● ASSIGNMENT
Set down every record below exactly as it stands, minus the pictures.

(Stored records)
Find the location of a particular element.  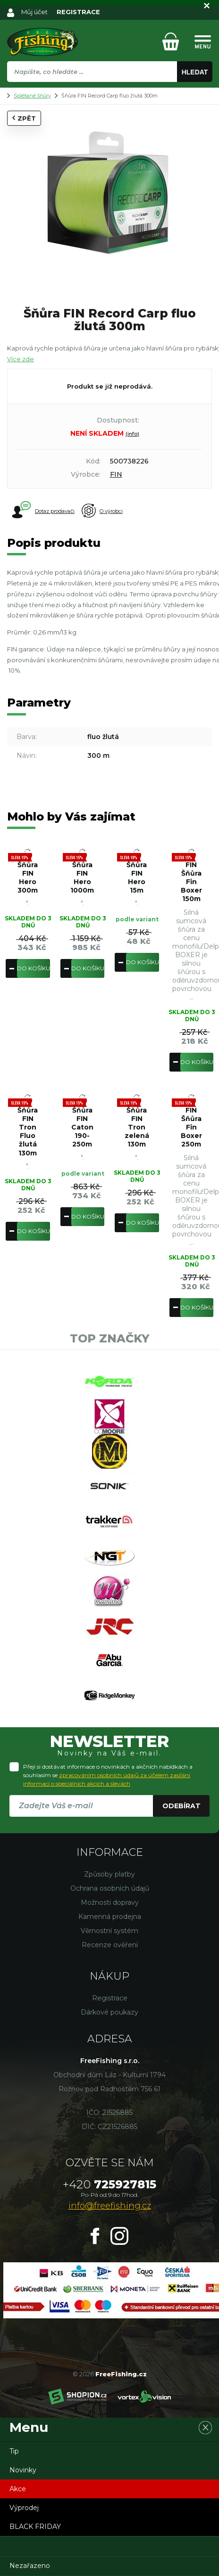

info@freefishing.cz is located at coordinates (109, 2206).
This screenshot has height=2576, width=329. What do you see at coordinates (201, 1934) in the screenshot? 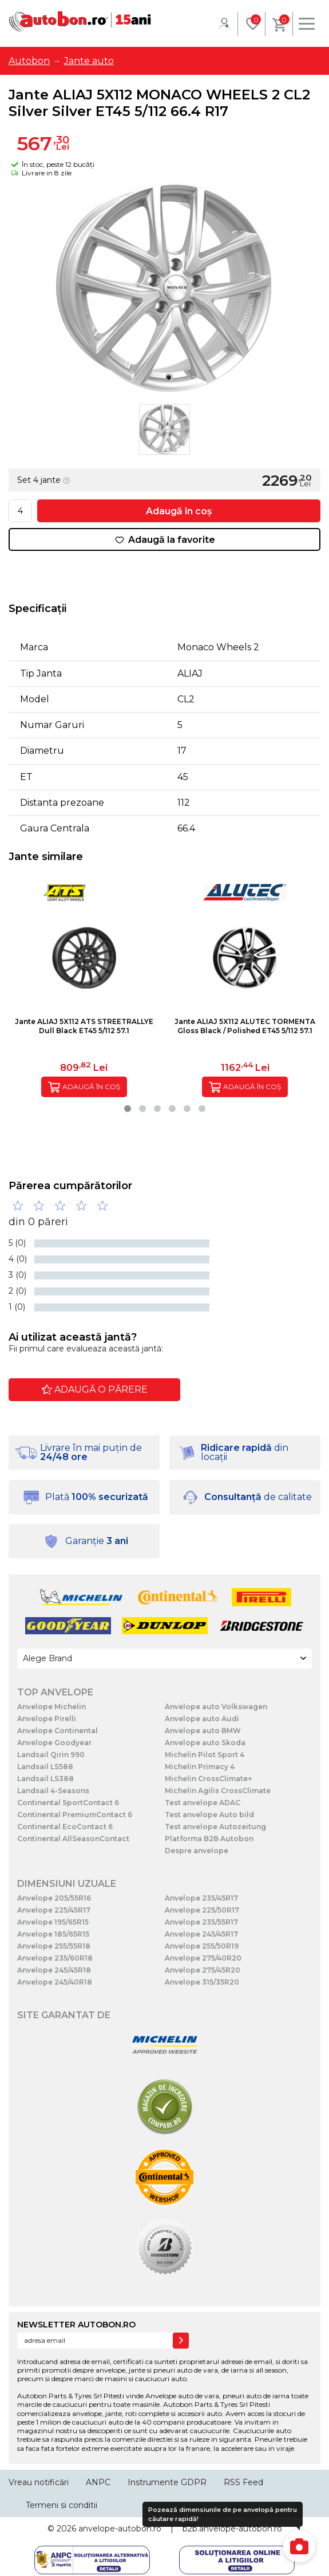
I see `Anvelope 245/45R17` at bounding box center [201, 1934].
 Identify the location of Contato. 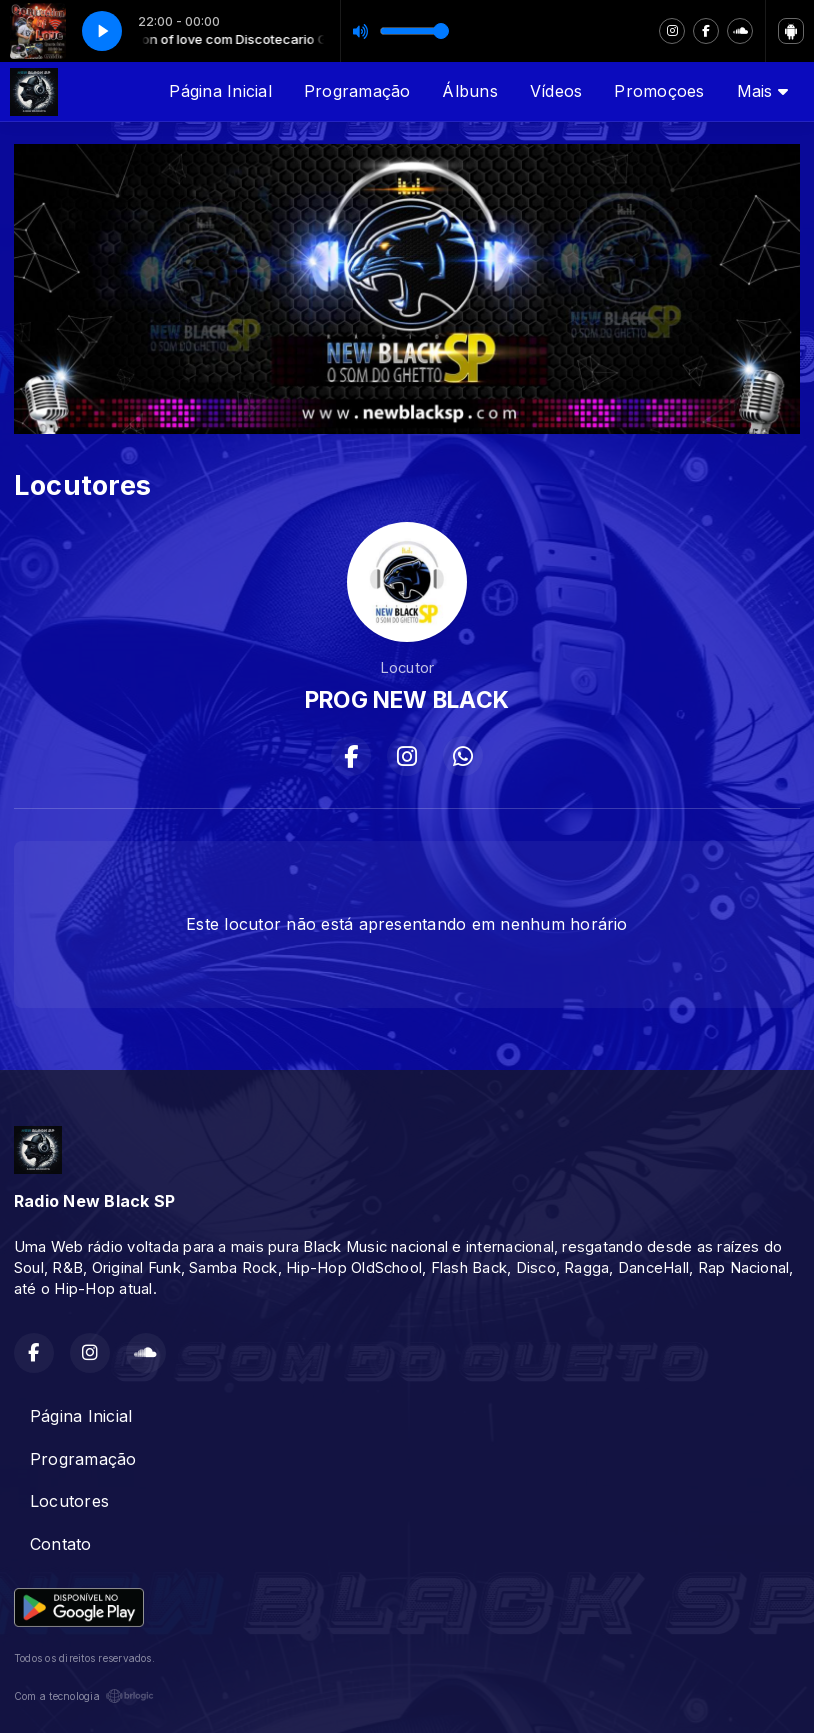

● RESULT OF THE EXERCISE
Find the location of a particular element.  

info@freefishing.cz is located at coordinates (109, 2206).
This screenshot has height=2576, width=329. What do you see at coordinates (201, 1934) in the screenshot? 
I see `Anvelope 245/45R17` at bounding box center [201, 1934].
 Identify the location of Contato. 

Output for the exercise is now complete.